Tips for Applying Marine Sealants
Applying marine sealant is not particularly difficult, but like any other application, it’s important to follow the instructions to get the best results.
Cutting corners or failing to apply marine sealant correctly can lead to bad seals that fail to do what the product was meant to fix. Here are some tips for applying marine sealants.
These marine sealants are: polyurethane, silicone, polysulfide and polyether. Here we’ll be focusing on only on two: silicone and polyurethane.
Polyurethane sealant provides the strongest adhesive bond of all sealants, but can’t be used on some plastics. This sealant is easily damaged by chemicals (fuel, solvents, bleach), but if a strong bond is required, a polyurethane sealant may be the best option.
Silicone sealant can be used on all materials (wood, metal, plastic), but provides the weakest adhesive bond. This sealant isn’t damaged by heat or chemicals, and if the seal must resist harsh chemicals, a silicone sealant may be the best option.
Prepare the Surface
When using marine sealant, the surfaces to be sealed should be thoroughly cleaned and any old sealant removed, because the marine sealant won’t adhere as well to oily or dirty surfaces
Use a knife or razor blade to cut away debris and old sealant, and use a rotary tool or sandpaper to grind out any debris from nooks and crannies. Once all the debris is removed, clean the surfaces with a solvent to remove any oil or grease residue, then wait for the surfaces to dry before applying any sealant. Consult the sealant manufacturer’s instructions for the correct solvent to use.
NOTE: It may be necessary to prime and to “key” the surfaces to be bonded by scoring them with a knife or roughening them with sandpaper to help the sealant bond more effectively to the surfaces.
Next, mask off the area around the surfaces that are to be sealed to prevent excess sealant from coming into contact with the adjoining areas.
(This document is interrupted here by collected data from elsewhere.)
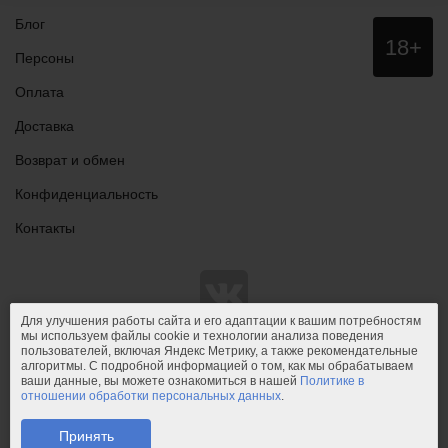
Блог
Данный
18+
сайт НЕ
Персоны
рекомендо
для
Оплата
просмотра
лицам
Доставка
младше
18 лет!
Возврат и обмен
Конфиденциальность
Контакты
Для улучшения работы сайта и его адаптации к вашим потребностям
мы используем файлы cookie и технологии анализа поведения
пользователей, включая Яндекс Метрику, а также рекомендательные
© 2011-2026.
PIPIDU.ru
— интернет-магазин
алгоритмы. С подробной информацией о том, как мы обрабатываем
интимных товаров (сексшоп).
ваши данные, вы можете ознакомиться в нашей
Политике в
отношении обработки персональных данных
.
PIPIDU.ru
— интернет-магазин, который доставляет удовольствие.
Телефон: +7 (910) 544-23-23;
e-mail:
mail@pipidu.ru
.
Принять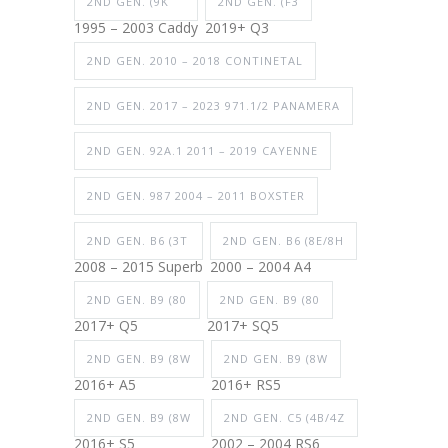
2ND GEN. (9K
2ND GEN. (F3
1995 – 2003 Caddy
2019+ Q3
2ND GEN. 2010 – 2018 CONTINETAL
2ND GEN. 2017 – 2023 971.1/2 PANAMERA
2ND GEN. 92A.1 2011 – 2019 CAYENNE
2ND GEN. 987 2004 – 2011 BOXSTER
2ND GEN. B6 (3T
2ND GEN. B6 (8E/8H
2008 – 2015 Superb
2000 – 2004 A4
2ND GEN. B9 (80
2ND GEN. B9 (80
2017+ Q5
2017+ SQ5
2ND GEN. B9 (8W
2ND GEN. B9 (8W
2016+ A5
2016+ RS5
2ND GEN. B9 (8W
2ND GEN. C5 (4B/4Z
2016+ S5
2002 – 2004 RS6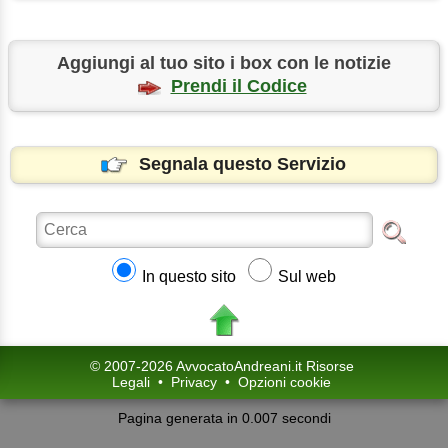
Aggiungi al tuo sito i box con le notizie
Prendi il Codice
Segnala questo Servizio
In questo sito
Sul web
© 2007-2026 AvvocatoAndreani.it Risorse
Legali
•
Privacy
•
Opzioni cookie
Pagina generata in 0.007 secondi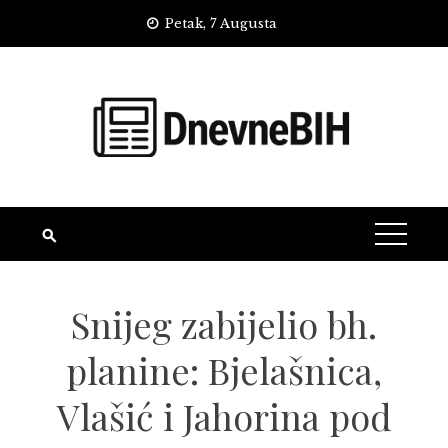
Skip
Petak, 7 Augusta
to
content
Snijeg zabijelio bh.
planine: Bjelašnica,
Vlašić i Jahorina pod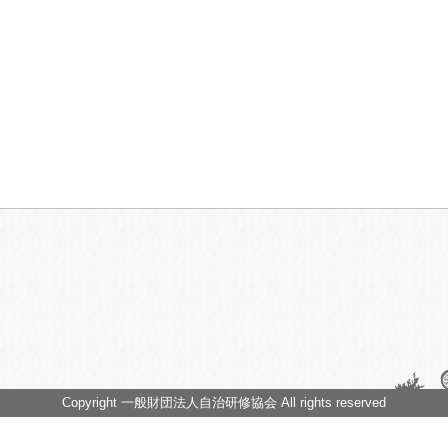
Copyright 一般財団法人自治研修協会 All rights reserved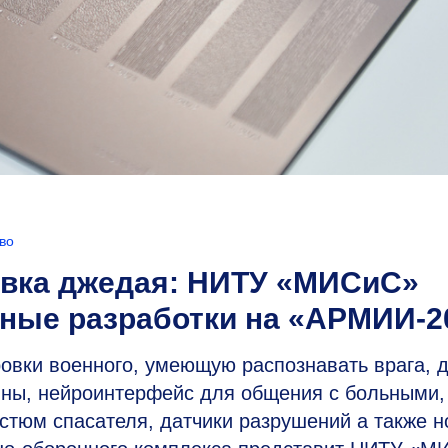
во
овка джедая: НИТУ «МИСиС»
ные разработки на «АРМИИ-2
овки военного, умеющую распознавать врага, 
ины, нейроинтерфейс для общения с больными,
стюм спасателя, датчики разрушений а также 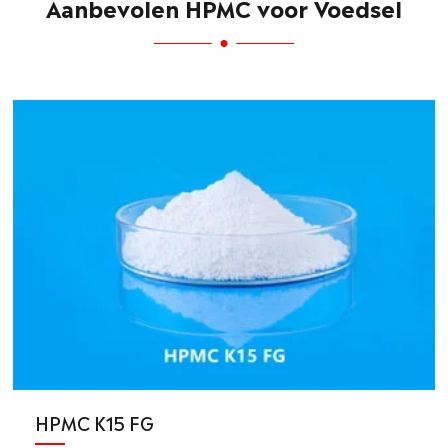
Aanbevolen HPMC voor Voedsel
HPMC K15 FG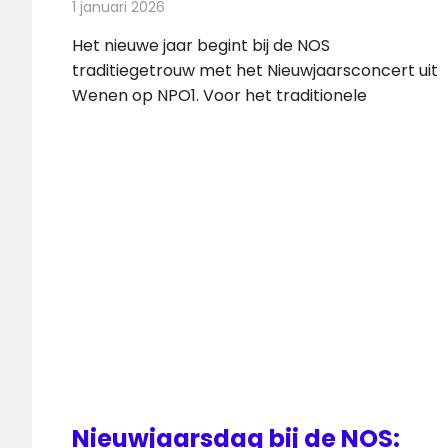
1 januari 2026
Redactie
Televisienieuws
Het nieuwe jaar begint bij de NOS
traditiegetrouw met het Nieuwjaarsconcert uit
Wenen op NPO1. Voor het traditionele
Nieuwjaarsdag bij de NOS: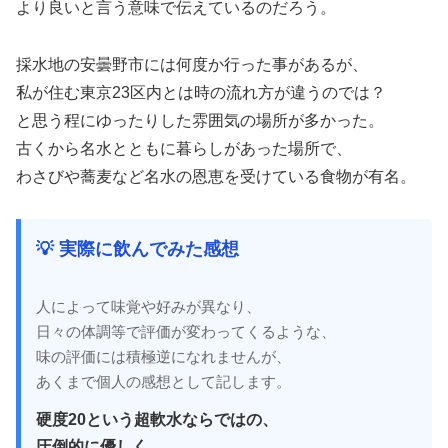
より良いと言う意味で伝えているのだろう。
採水地の安曇野市には何度か行った事があるが、
私が住む東京23区内とは時の流れ方が違うのでは？
と思う程にゆったりした雰囲気の場所が多かった。
古くから名水とともに暮らしがあった場所で、
わさびや蕎麦など名水の恩恵を受けている食物が有名。
💡 実際に飲んでみた感想
人によって味覚や好みが異なり、
日々の体調等で評価が変わってくるような、
味の評価には積極逆になれませんが、
あくまで個人の感想として記します。
硬度20という超軟水ならではの、
圧倒的に優しく、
NOTE: Marine sealant sticks to everything it comes into contact with, so have plenty of rags and solvent ready. Use coveralls and gloves to protect your hands and clothes.
Let the Sealant Cure
Allow the sealant to fully cure before tightening any mechanical fastenings (screws, nuts and bolts) that secure the surfaces.
Tightening down mechanical fastenings before the sealant has cured will force the wet sealant out from between the surfaces, leaving little, if any sealant left to create the seal. By allowing the sealant to properly cure and harden, the sealant won’t be forced out when the surfaces are tightened again.
NOTE: Curing times may take a week or more. Follow the sealant manufacturer’s instructions for the correct curing time.